The process of translating MS Office documents or web pages with Trados or other CAT Tools is excellent, but many of the documents we receive to translate are in PDF format. What do we do then?
Here are some tips that can be of much use when converting PDF documents.
1. Ask if there are any original files
Suppose a customer has an instruction manual designed entirely in InDesign, but they want to distribute it on their website. Only people with InDesign would be able to open that file. So to make it accessible to everyone, we would publish it in Portable Document Format (PDF) to be opened on any PC and on any platform (Windows, Mac, Linux).
But while the distribution of PDF files is easy, extracting translatable content is a much bigger challenge. So, first of all you have to ask the client to send original files. In the absence of these files, we have other alternatives that will detail below.

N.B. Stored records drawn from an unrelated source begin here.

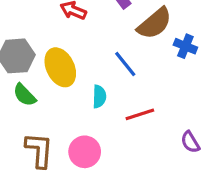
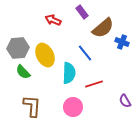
cyan semicircle: (99, 97) -> (69, 73), size x1.5
pink circle: (85, 152) -> (73, 107), moved

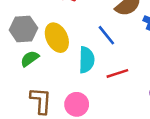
green semicircle: (23, 72) -> (30, 59), turned 98
pink circle: (73, 107) -> (77, 104), moved

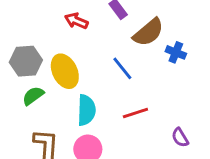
cyan semicircle: (87, 60) -> (86, 110), moved

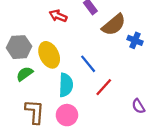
blue line: (122, 68) -> (88, 64), moved
red line: (135, 113) -> (104, 87), turned -30

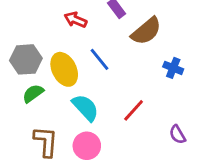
blue cross: (135, 40) -> (173, 68), moved
blue line: (88, 64) -> (100, 59), moved
cyan semicircle: (66, 85) -> (85, 108), turned -45

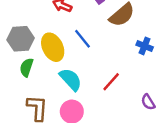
green semicircle: (33, 93) -> (26, 67), turned -36

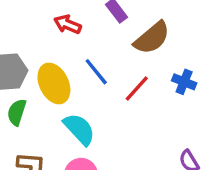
red line: (111, 82) -> (137, 89), moved

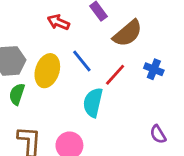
yellow ellipse: (54, 83) -> (47, 71), turned 44
cyan semicircle: (79, 129) -> (93, 102), moved, turned -124

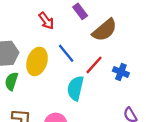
red arrow: (58, 22) -> (46, 21), turned -150
blue cross: (154, 69) -> (121, 72), moved

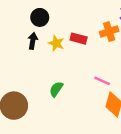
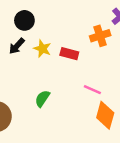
red rectangle: (79, 39) -> (69, 54), moved
black arrow: (33, 41) -> (17, 46), turned -147

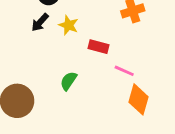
red rectangle: (69, 54) -> (98, 47), moved

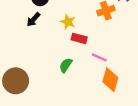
yellow star: (69, 25) -> (68, 22), moved
green semicircle: (69, 81) -> (66, 65), moved

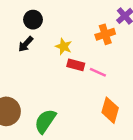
pink line: (99, 57) -> (98, 72), moved
green semicircle: (66, 65) -> (45, 121), moved, size x1.5

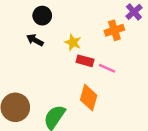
black arrow: (26, 44) -> (35, 40), turned 77
orange diamond: (110, 110) -> (89, 98), moved

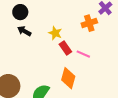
black circle: (42, 16) -> (20, 12), moved
red rectangle: (85, 61) -> (65, 48), turned 40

2. Dealing with customer expectations
The client must be informed of the challenges of converting PDF files, i.e., it may be possible to extract the text, but the format can be (partly) lost, especially when the document has columns and text boxes. If the client expects to receive the translated document in the same format, you may need the service of DTP. Will the customer be willing to pay extra for this service? Not to mention scanned documents with multiple overlapping text stamps, tears, coffee stains or handwritten comments. These PDFs are nearly impossible to convert, and probably require a prior transcription of the text.
3. Choose one or more reliable PDF converter
Generally, translators use third-party tools to convert PDF files into Word, PowerPoint or Excel. Some say it works perfectly, while others have tried and have found it useless since the formatting may be affected directly or even lost.
The good news is that the versions of SDL Trados Studio 2009 and 2011 support reading some PDF files. The bad news is that it has many limitations because it only works with PDF files whose text is editable (easy selection and generated directly from MS Office and design software). Also, Acrobat Reader or Foxit Reader are free tools that let you open a PDF document and then save it as a text file. But in doing so, an “enter” will appear at the end of each line, which is incorrectly segmented for CAT tools.
The solution is to get a, OCR converter, such as PDF Solid Converter or Abby Reader, or use free online tools such as PDFtoWord.com. Abby is a good alternative for simple scanned documents, while the Solid works only with PDF files generated from software.
In short, we must be well prepared, and it never hurts to have two or more converters installed since, as Forrest Gump would say, a PDF is like “a box of chocolates, you never know what you’re gonna get.”